Do your self a favour and invest the time in watching them. They will greatly add to your skills in resolving issues and make getting an Amateur Licence easier.

Hope this helps.
John - VK4JBE

Hi vk4jbe,

Thank you for your response. Unfortunately, I didn’t know that these were taught in radio amateur courses, as I am a student working for the university and was never informed about the radio amateur stuff, lol. They just told me to work on it, and since my specialization is aerospace engineering, I was lost at the beginning, but I’m figuring things out slowly. I will try to look for the online videos you provided. However, I am short on time due to exams, so I won’t be able to attend classes now. Regarding getting my license, I won’t pursue it since my colleague/boss has one, and he is, of course, the one who wants to transmit. However, the stuff that I having learning in the process is awesome!

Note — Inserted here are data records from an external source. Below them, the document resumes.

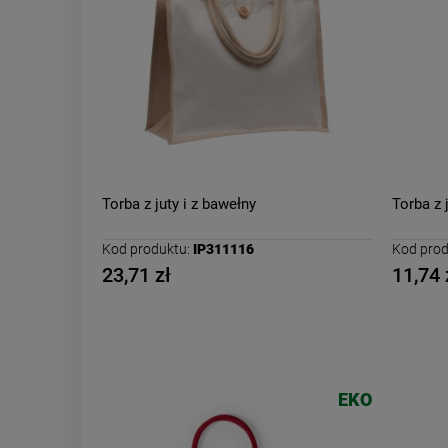
Torba z juty i z bawełny
Torba z 
Kod produktu:
IP311116
Kod prod
23,71 zł
11,74 
EKO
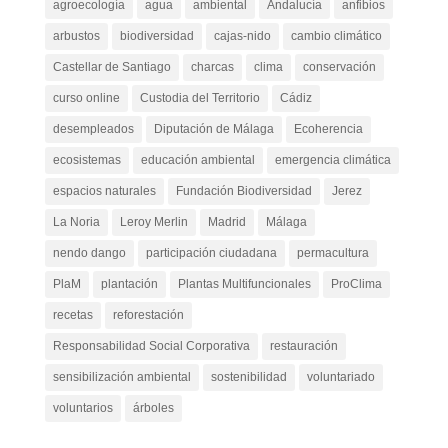
agroecología
agua
ambiental
Andalucía
anfibios
arbustos
biodiversidad
cajas-nido
cambio climático
Castellar de Santiago
charcas
clima
conservación
curso online
Custodia del Territorio
Cádiz
desempleados
Diputación de Málaga
Ecoherencia
ecosistemas
educación ambiental
emergencia climática
espacios naturales
Fundación Biodiversidad
Jerez
La Noria
Leroy Merlin
Madrid
Málaga
nendo dango
participación ciudadana
permacultura
PlaM
plantación
Plantas Multifuncionales
ProClima
recetas
reforestación
Responsabilidad Social Corporativa
restauración
sensibilización ambiental
sostenibilidad
voluntariado
voluntarios
árboles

I appreciate your advice and apologize for any inconvenience!


At least try to get hold of study material for radio amateurs, it covers a lot of the basics (:

While recommending channels is on the topic (which I have viewed a lot):
W2AEW “Mostly videos on hobby electronics, test & measurement, ham radio, and other stuff.”
TSP “science & electrical engineering video blog for industry professionals, students and hobbyists.”
FesZ “channel about various electronic projects I spend my free time doing.”
RobertFeranec “Electronics, PCB Layout, High Speed, Board Design and more”

Good luck in the project, and keep us posted on how it goes. Remember to give back to the community and be involved, even if not revealing any secrets (:


Thank you for the recommendations and sources! W2AEW was actually the first source I watched when I started a couple moths ago, lol! I’ll continue learning and will keep you updated!